American Indian History

Information and Facts




Indian Wars Of The Old West:
Montana,
Part 1

Rosebud Battlefield State Park, Montana

Crazy Horse

On the morning of June 17, 1876, Brig. Gen. George Crook, his 1,050 soldiers and 260 Crow and Shoshone scouts were attacked by a nearly equal combined Sioux and Cheyenne force along Rosebud Creek, Montana Territory.

 

Crook’s column represented one of three military prongs placed in the field in the summer to seek out and force the Sioux to accept reservation confinement. Under the leadership of Crazy Horse, the warriors fought.

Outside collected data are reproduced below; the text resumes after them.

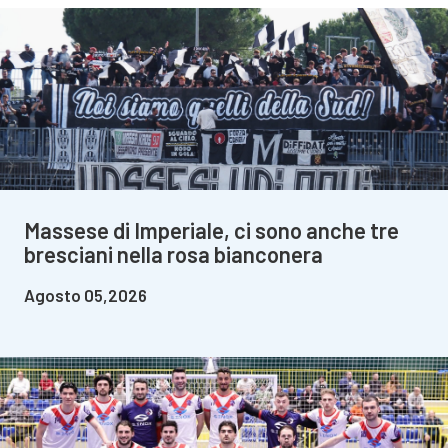
Massese di Imperiale, ci sono anche tre
bresciani nella rosa bianconera
Agosto 05,2026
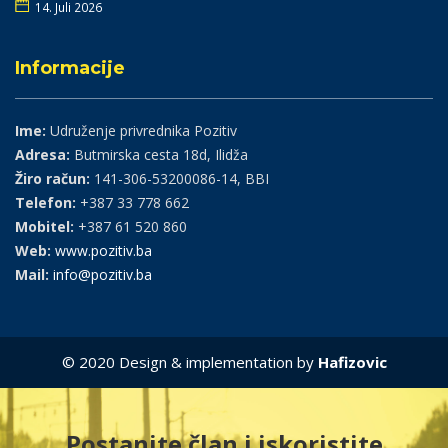
14. Juli 2026
Informacije
Ime:
Udruženje privrednika Pozitiv
Adresa:
Butmirska cesta 18d, Ilidža
Žiro račun:
141-306-53200086-14, BBI
Telefon:
+387 33 778 662
Mobitel:
+387 61 520 860
Web:
www.pozitiv.ba
Mail:
info@pozitiv.ba
© 2020 Design & implementation by
Hafizovic
Postanite član i iskoristite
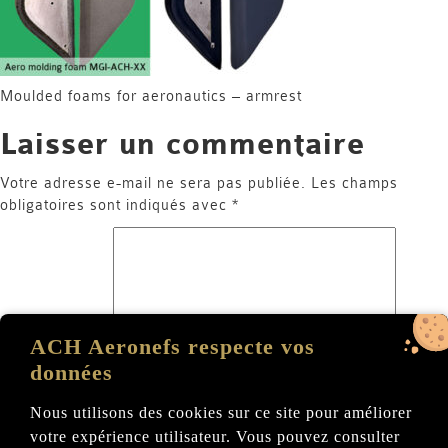
Moulded foams for aeronautics – armrest
Laisser un commentaire
Votre adresse e-mail ne sera pas publiée.
Les champs
obligatoires sont indiqués avec
*
ACH Aeronefs respecte vos
données
Commentaire
*
Nous utilisons des cookies sur ce site pour améliorer
votre expérience utilisateur. Vous pouvez consulter
Nom
*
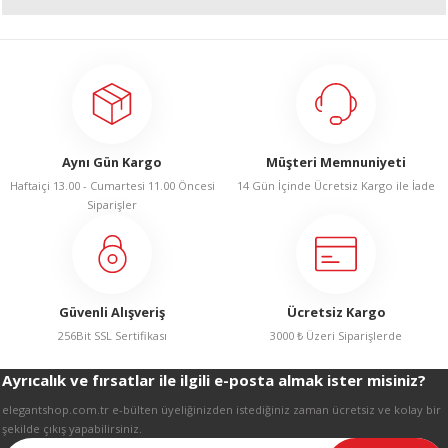
R
Bu ürünün fiyat bilgisi, resim, ürün açıklamalarında ve diğer konularda
yetersiz gördüğünüz noktaları öneri formunu kullanarak tarafımıza
iletebilirsiniz.
Görüş ve önerileriniz için teşekkür ederiz.
Ürün resmi kalitesiz, bozuk veya görüntülenemiyor.
Aynı Gün Kargo
Müşteri Memnuniyeti
Ürün açıklamasında eksik bilgiler bulunuyor.
Haftaiçi 13.00 - Cumartesi 11.00 Öncesi
14 Gün İçinde Ücretsiz Kargo ile İade
Ürün bilgilerinde hatalar bulunuyor.
Siparişler
Ürün fiyatı diğer sitelerden daha pahalı.
Bu ürüne benzer farklı alternatifler olmalı.
Güvenli Alışveriş
Ücretsiz Kargo
256Bit SSL Sertifikası
3000 ₺ Üzeri Siparişlerde
Ayrıcalık ve fırsatlar ile ilgili e-posta almak ister misiniz?
Gönder
elegantshop.com.tr e-bülten üyeliğinizden istediğiniz zaman ücretsiz ve kolay bir
şekilde çıkış yapabilirsiniz.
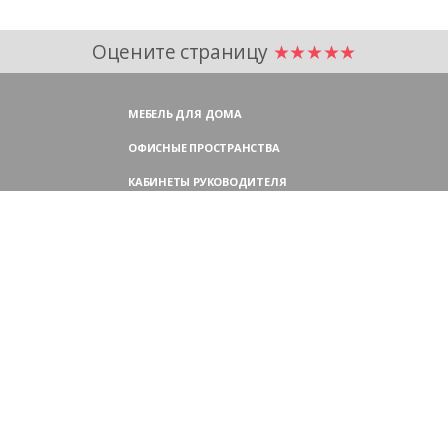
Оцените страницу
★★★★★
МЕБЕЛЬ ДЛЯ ДОМА
ОФИСНЫЕ ПРОСТРАНСТВА
КАБИНЕТЫ РУКОВОДИТЕЛЯ
ПЕРЕГОВОРНЫЕ СТОЛЫ
МЕБЕЛЬ ДЛЯ ПЕРСОНАЛА
ОФИСНЫЕ КРЕСЛА
ОФИСНЫЕ ДИВАНЫ
МЕБЕЛЬ ДЛЯ РЕСЕПШН
ОФИСНЫЕ ШКАФЫ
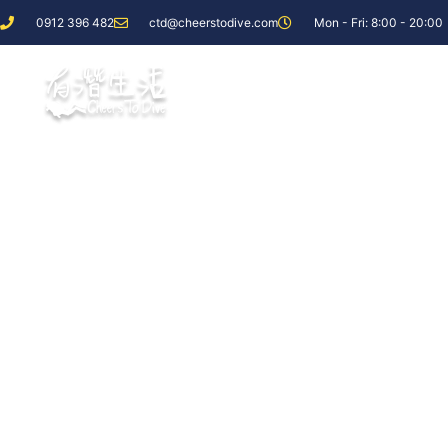
0912 396 482
ctd@cheerstodive.com
Mon - Fri: 8:00 - 20:00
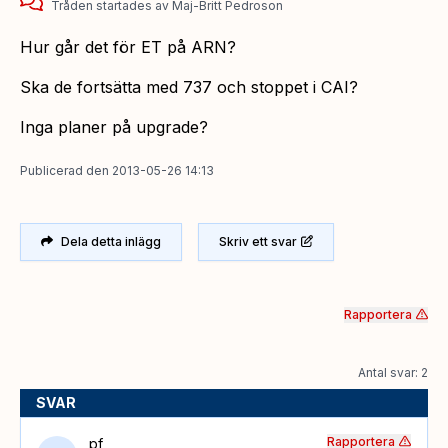
Tråden startades
av
Maj-Britt Pedroson
Hur går det för ET på ARN?
Ska de fortsätta med 737 och stoppet i CAI?
Inga planer på upgrade?
Publicerad
den
2013-05-26 14:13
Dela detta inlägg
Skriv ett svar
Rapportera
Antal svar: 2
SVAR
Rapportera
pf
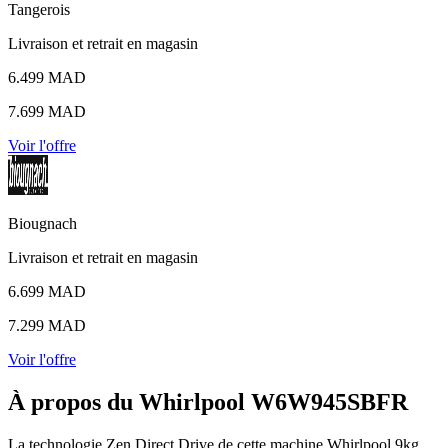
Tangerois
Livraison et retrait en magasin
6.499 MAD
7.699 MAD
Voir l'offre
Biougnach
Livraison et retrait en magasin
6.699 MAD
7.299 MAD
Voir l'offre
À propos du Whirlpool W6W945SBFR
La technologie Zen Direct Drive de cette machine Whirlpool 9kg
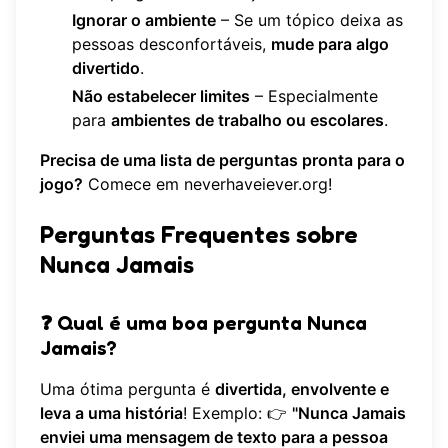
Ignorar o ambiente
– Se um tópico deixa as
pessoas desconfortáveis,
mude para algo
divertido
.
Não estabelecer limites
– Especialmente
para
ambientes de trabalho ou escolares
.
Precisa de uma lista de perguntas pronta para o
jogo?
Comece em
neverhaveiever.org
!
Perguntas Frequentes sobre
Nunca Jamais
❓
Qual é uma boa pergunta Nunca
Jamais?
Uma ótima pergunta é
divertida, envolvente e
leva a uma história
! Exemplo: 👉
"Nunca Jamais
enviei uma mensagem de texto para a pessoa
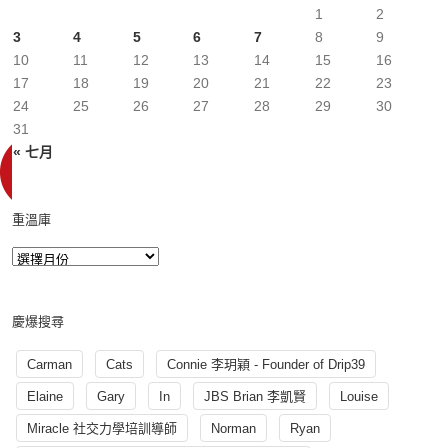
1
2
3
4
5
6
7
8
9
10
11
12
13
14
15
16
17
18
19
20
21
22
23
24
25
26
27
28
29
30
31
« 七月
重溫庫
慶爆搜尋
Carman
Cats
Connie 李玥穎 - Founder of Drip39
Elaine
Gary
In
JBS Brian 李凱賢
Louise
Miracle 社交力學培訓導師
Norman
Ryan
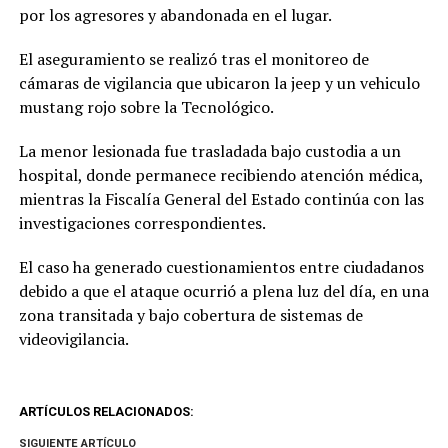
por los agresores y abandonada en el lugar.
El aseguramiento se realizó tras el monitoreo de
cámaras de vigilancia que ubicaron la jeep y un vehiculo
mustang rojo sobre la Tecnológico.
La menor lesionada fue trasladada bajo custodia a un
hospital, donde permanece recibiendo atención médica,
mientras la Fiscalía General del Estado continúa con las
investigaciones correspondientes.
El caso ha generado cuestionamientos entre ciudadanos
debido a que el ataque ocurrió a plena luz del día, en una
zona transitada y bajo cobertura de sistemas de
videovigilancia.
ARTÍCULOS RELACIONADOS:
SIGUIENTE ARTÍCULO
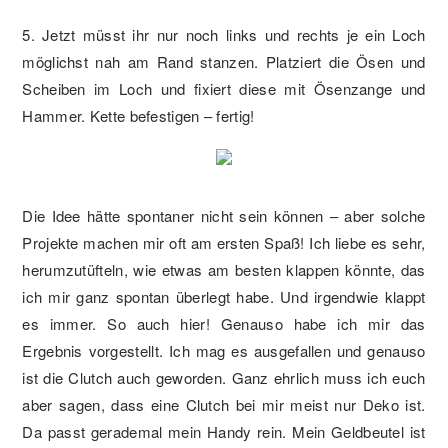
5. Jetzt müsst ihr nur noch links und rechts je ein Loch
möglichst nah am Rand stanzen. Platziert die Ösen und
Scheiben im Loch und fixiert diese mit Ösenzange und
Hammer. Kette befestigen – fertig!
Die Idee hätte spontaner nicht sein können – aber solche
Projekte machen mir oft am ersten Spaß! Ich liebe es sehr,
herumzutüfteln, wie etwas am besten klappen könnte, das
ich mir ganz spontan überlegt habe. Und irgendwie klappt
es immer. So auch hier! Genauso habe ich mir das
Ergebnis vorgestellt. Ich mag es ausgefallen und genauso
ist die Clutch auch geworden. Ganz ehrlich muss ich euch
aber sagen, dass eine Clutch bei mir meist nur Deko ist.
Da passt gerademal mein Handy rein. Mein Geldbeutel ist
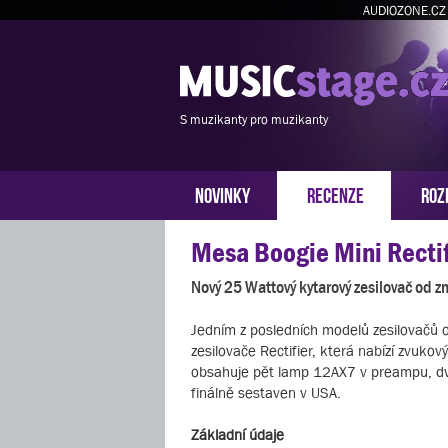
AUDIOZONE.CZ
S muzikanty pro muzikanty
NOVINKY
RECENZE
ROZ
Mesa Boogie Mini Rectif
Nový 25 Wattový kytarový zesilovač od z
Jedním z posledních modelů zesilovačů 
zesilovače Rectifier, která nabízí zvukov
obsahuje pět lamp 12AX7 v preampu, dvě
finálně sestaven v USA.
Základní údaje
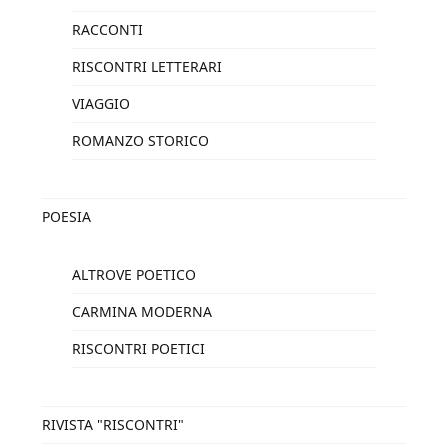
RACCONTI
RISCONTRI LETTERARI
VIAGGIO
ROMANZO STORICO
POESIA
ALTROVE POETICO
CARMINA MODERNA
RISCONTRI POETICI
RIVISTA "RISCONTRI"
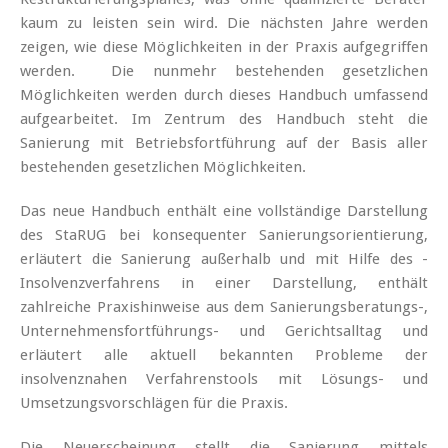
kaum zu leisten sein wird. Die nächsten Jahre werden
zeigen, wie diese Möglichkeiten in der Praxis aufgegriffen
werden. Die nunmehr bestehenden gesetzlichen
Möglichkeiten werden durch dieses Handbuch umfassend
aufgearbeitet. Im Zentrum des Handbuch steht die
Sanierung mit Betriebsfortführung auf der Basis aller
bestehenden gesetzlichen Möglichkeiten.
Das neue Handbuch enthält eine vollständige Darstellung
des StaRUG bei konsequenter Sanierungsorientierung,
erläutert die Sanierung außerhalb und mit Hilfe des ­
Insolvenzverfahrens in einer Darstellung, enthält
zahlreiche Praxishinweise aus dem Sanierungsberatungs-,
Unternehmensfortführungs- und Gerichtsalltag und
erläutert alle aktuell bekannten Probleme der
insolvenznahen Verfahrenstools mit Lösungs- und
Umsetzungsvorschlägen für die Praxis.
Die Neuerscheinung stellt die Sanierung mittels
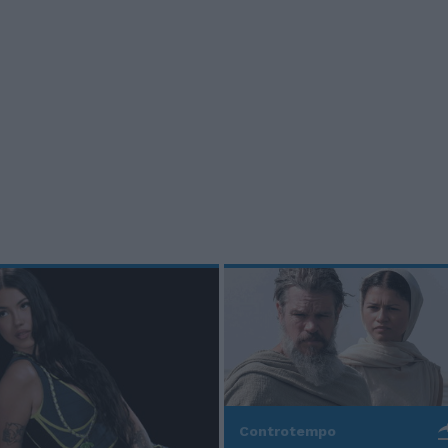
Controtempo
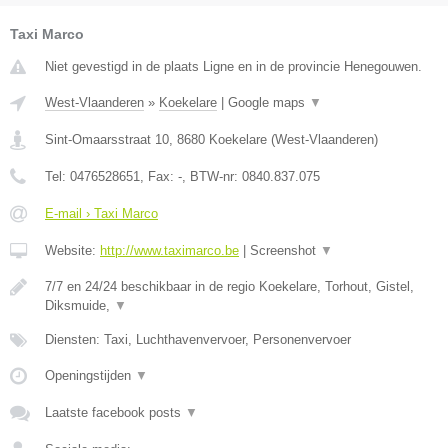
Taxi Marco
Niet gevestigd in de plaats Ligne en in de provincie Henegouwen.
West-Vlaanderen
»
Koekelare
|
Google maps
▼
Sint-Omaarsstraat 10
,
8680
Koekelare
(
West-Vlaanderen
)
Tel:
0476528651
, Fax:
-
, BTW-nr:
0840.837.075
E-mail › Taxi Marco
Website:
http://www.taximarco.be
|
Screenshot
▼
7/7 en 24/24 beschikbaar in de regio Koekelare, Torhout, Gistel,
Diksmuide,
▼
Diensten: Taxi, Luchthavenvervoer, Personenvervoer
Openingstijden
▼
Laatste facebook posts
▼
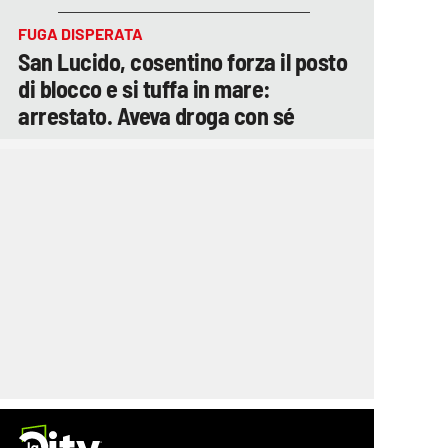
FUGA DISPERATA
San Lucido, cosentino forza il posto
di blocco e si tuffa in mare:
arrestato. Aveva droga con sé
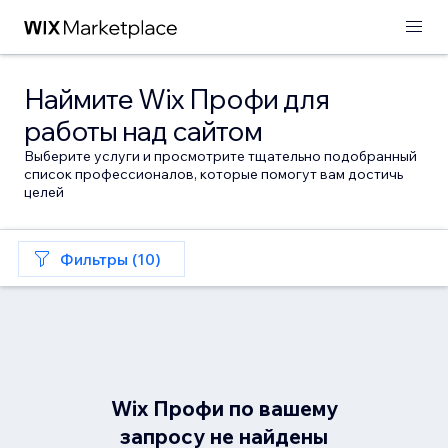
Наймите Wix Профи для
работы над сайтом
Выберите услуги и просмотрите тщательно подобранный
список профессионалов, которые помогут вам достичь
целей
Фильтры (10)
Wix Профи по вашему
запросу не найдены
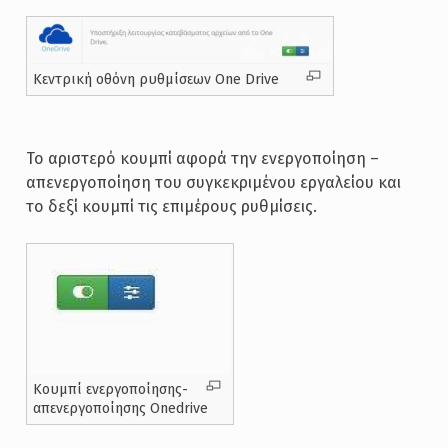
Κεντρική οθόνη ρυθμίσεων One Drive
Το αριστερό κουμπί αφορά την ενεργοποίηση –
απενεργοποίηση του συγκεκριμένου εργαλείου και
το δεξί κουμπί τις επιμέρους ρυθμίσεις.
Κουμπί ενεργοποίησης-
απενεργοποίησης Onedrive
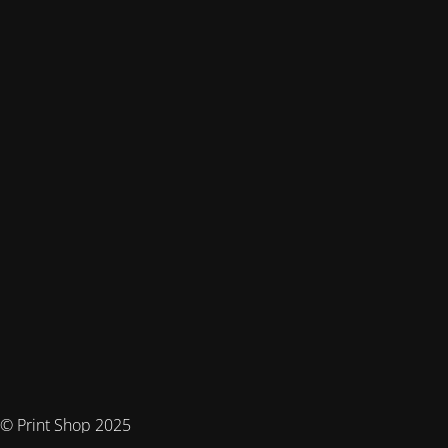
© Print Shop 2025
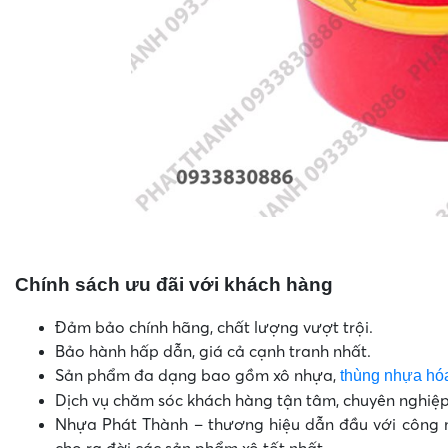
Xô 6
Chính sách ưu đãi với khách hàng
Đảm bảo chính hãng, chất lượng vượt trội.
Bảo hành hấp dẫn, giá cả cạnh tranh nhất.
Sản phẩm đa dạng bao gồm xô nhựa,
thùng nhựa hó
Dịch vụ chăm sóc khách hàng tận tâm, chuyên nghiệp
Nhựa Phát Thành – thương hiệu dẫn đầu với công ng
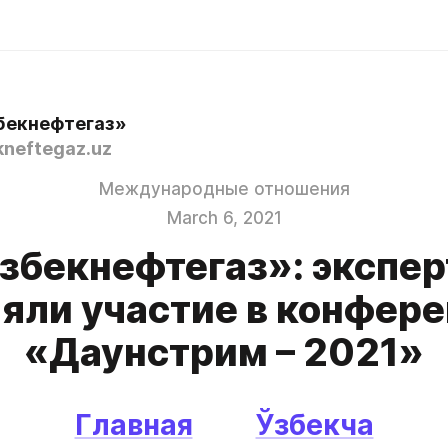
бекнефтегаз»
neftegaz.uz
Международные отношения
March 6, 2021
збекнефтегаз»: экспе
яли участие в конфер
«Даунстрим – 2021»
Главная
Ўзбекча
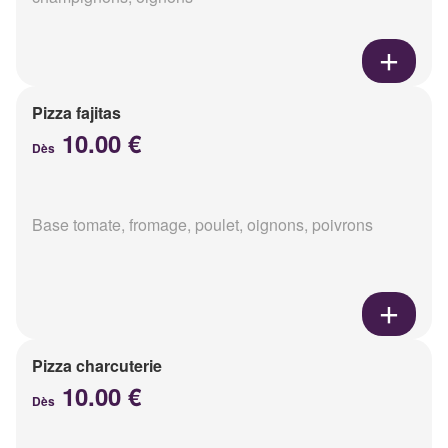
Pizza fajitas
10.00 €
Dès
Base tomate, fromage, poulet, oignons, poivrons
Pizza charcuterie
10.00 €
Dès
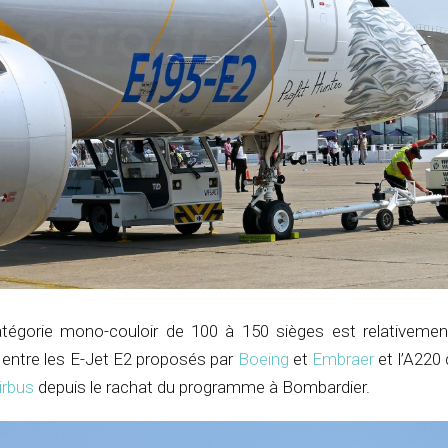
tégorie mono-couloir de 100 à 150 sièges est relativement
re entre les E-Jet E2 proposés par
Boeing
et
Embraer
et l’A220
irbus
depuis le rachat du programme à Bombardier.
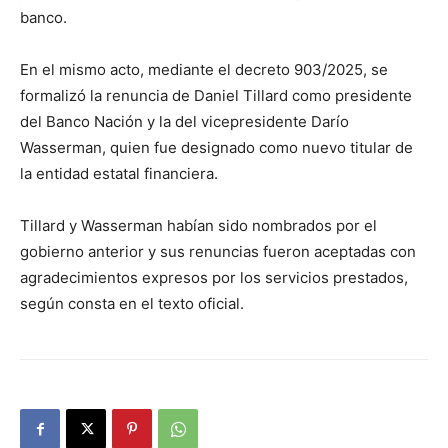
banco.
En el mismo acto, mediante el decreto 903/2025, se
formalizó la renuncia de Daniel Tillard como presidente
del Banco Nación y la del vicepresidente Darío
Wasserman, quien fue designado como nuevo titular de
la entidad estatal financiera.
Tillard y Wasserman habían sido nombrados por el
gobierno anterior y sus renuncias fueron aceptadas con
agradecimientos expresos por los servicios prestados,
según consta en el texto oficial.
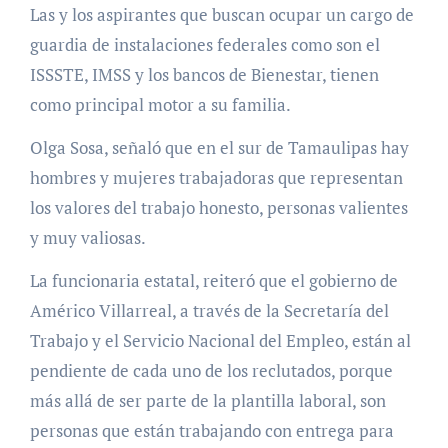
Las y los aspirantes que buscan ocupar un cargo de
guardia de instalaciones federales como son el
ISSSTE, IMSS y los bancos de Bienestar, tienen
como principal motor a su familia.
Olga Sosa, señaló que en el sur de Tamaulipas hay
hombres y mujeres trabajadoras que representan
los valores del trabajo honesto, personas valientes
y muy valiosas.
La funcionaria estatal, reiteró que el gobierno de
Américo Villarreal, a través de la Secretaría del
Trabajo y el Servicio Nacional del Empleo, están al
pendiente de cada uno de los reclutados, porque
más allá de ser parte de la plantilla laboral, son
personas que están trabajando con entrega para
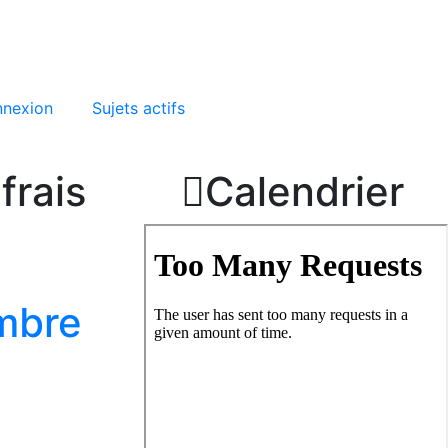
nexion
Sujets actifs
frais

Calendrier
mbre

Crook’s men to a standstill. Crook suffered 10 killed and 21 wounded in the six-hour fight. The warriors suffered similar casualties. Crook returned to his supply base near present-day Sheridan, Wyoming. Eight days later, these same warriors defeated Lt. Col. George A. Custer’s column at the Battle of the Little Bighorn. The site is operated by Montana State Parks

Little Bighorn Battlefield National Monument, Montana

Custers Last Stand

Here on June 25, 1876, a large force made up mostly of Sioux and Southern Cheyenne warriors under Sitting Bull, Gall, and Crazy Horse overwhelmed Lt. Col. George A. Custer’s 7th Cavalry in one of the most complete defeats in American military history.

 

Custer and approximately 210 men were slain in the famous "Custer’s Last Stand." Four miles away, up the Little Bighorn, along the bluffs overlooking the river, Maj. Marcus A. Reno and the rest of the regiment remained for two days until help arrived. Reno lost about 70 soldiers and Crow guides.

The Indian victory was of short duration. By the spring of 1877, most of the Sioux and Cheyenne, including Crazy Horse, facing starvation and constant military pressure, finally surrendered and accepted reservation confinement. The National Park Service operates the site.